Aim of the task: Beginning with the line that contains "Upgrade to Pro", transcribe every line down to the end of the entries, exactly, and no other lines.

Task data:
.....
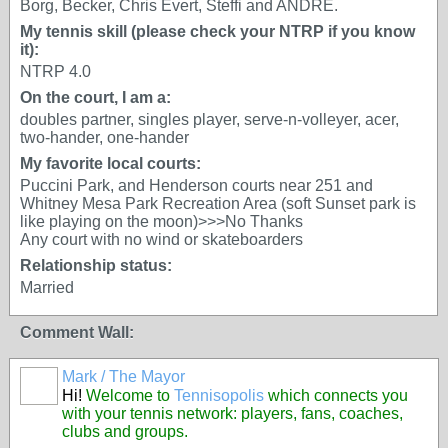
Borg, Becker, Chris Evert, Steffi and ANDRE.
My tennis skill (please check your NTRP if you know
it):
NTRP 4.0
On the court, I am a:
doubles partner, singles player, serve-n-volleyer, acer,
two-hander, one-hander
My favorite local courts:
Puccini Park, and Henderson courts near 251 and
Whitney Mesa Park Recreation Area (soft Sunset park is
like playing on the moon)>>>No Thanks
Any court with no wind or skateboarders
Relationship status:
Married
Comment Wall:
Mark / The Mayor
Hi!
Welcome to
Tennisopolis
which connects you
with your tennis network: players, fans, coaches,
clubs and groups.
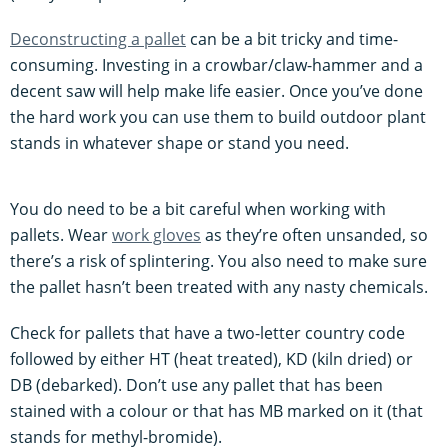
Deconstructing a pallet
can be a bit tricky and time-
consuming. Investing in a crowbar/claw-hammer and a
decent saw will help make life easier. Once you’ve done
the hard work you can use them to build outdoor plant
stands in whatever shape or stand you need.
You do need to be a bit careful when working with
pallets. Wear
work gloves
as they’re often unsanded, so
there’s a risk of splintering. You also need to make sure
the pallet hasn’t been treated with any nasty chemicals.
Check for pallets that have a two-letter country code
followed by either HT (heat treated), KD (kiln dried) or
DB (debarked). Don’t use any pallet that has been
stained with a colour or that has MB marked on it (that
stands for methyl-bromide).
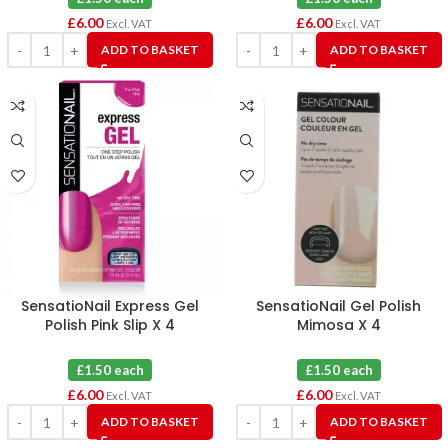
£
6.00
£
6.00
Excl. VAT
Excl. VAT
ADD TO BASKET
ADD TO BASKET
SensatioNail Express Gel
SensatioNail Gel Polish
Polish Pink Slip X 4
Mimosa X 4
£1.50 each
£1.50 each
£
6.00
£
6.00
Excl. VAT
Excl. VAT
ADD TO BASKET
ADD TO BASKET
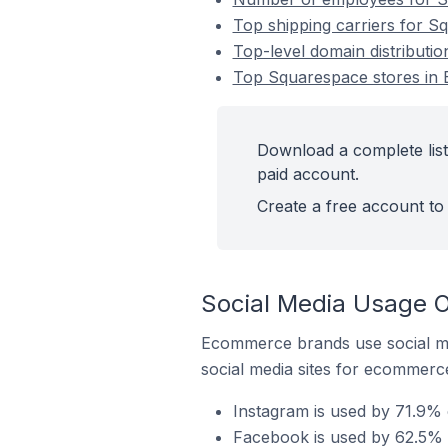
Top shipping carriers for S
Top-level domain distributio
Top Squarespace stores in E
Download a complete list
paid account.
Create a free account to 
Social Media Usage O
Ecommerce brands use social me
social media sites for ecommerce
Instagram is used by 71.9% 
Facebook is used by 62.5% o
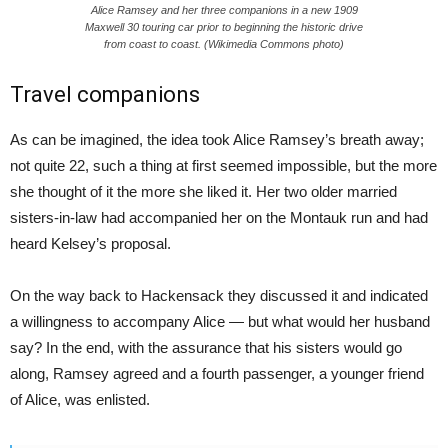
Alice Ramsey and her three companions in a new 1909
Maxwell 30 touring car prior to beginning the historic drive
from coast to coast. (Wikimedia Commons photo)
Travel companions
As can be imagined, the idea took Alice Ramsey’s breath away;
not quite 22, such a thing at first seemed impossible, but the more
she thought of it the more she liked it. Her two older married
sisters-in-law had accompanied her on the Montauk run and had
heard Kelsey’s proposal.
On the way back to Hackensack they discussed it and indicated
a willingness to accompany Alice — but what would her husband
say? In the end, with the assurance that his sisters would go
along, Ramsey agreed and a fourth passenger, a younger friend
of Alice, was enlisted.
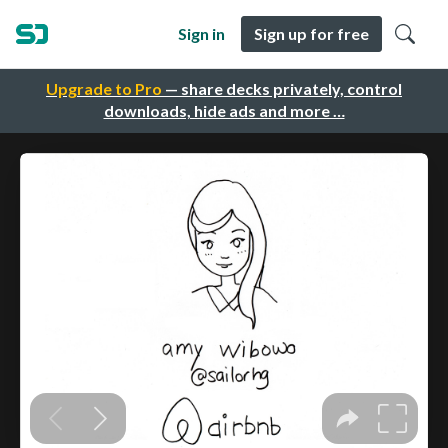
Sign in
Sign up for free
Upgrade to Pro
— share decks privately, control
downloads, hide ads and more …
.....
Response below:
Upgrade to Pro
— share decks privately, control
downloads, hide ads and more …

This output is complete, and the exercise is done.